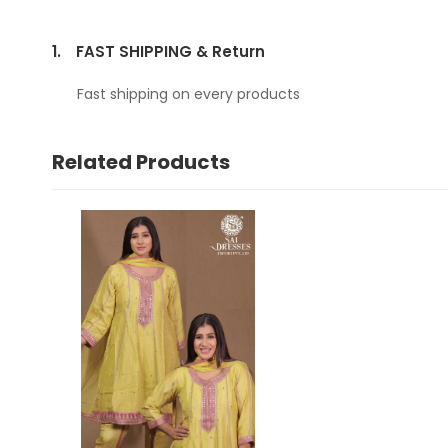
1.
FAST SHIPPING & Return
Fast shipping on every products
Related Products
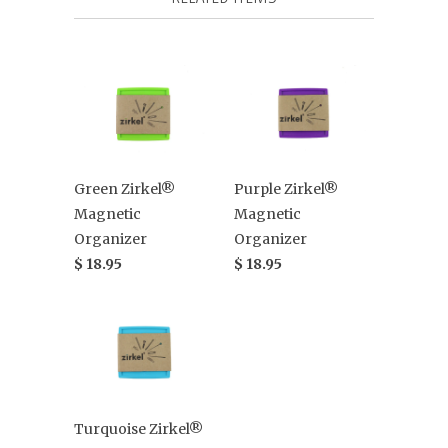
Green Zirkel®
Purple Zirkel®
Magnetic
Magnetic
Organizer
Organizer
$ 18.95
$ 18.95
Turquoise Zirkel®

§ §

[Task]
The listing above must be repeated exactly. Its pictures are not part of the copy.

[Finished exercise]
1.
FAST SHIPPING & Return
Fast shipping on every products
Related Products
Green Zirkel®
Purple Zirkel®
Magnetic
Magnetic
Organizer
Organizer
$ 18.95
$ 18.95
Turquoise Zirkel®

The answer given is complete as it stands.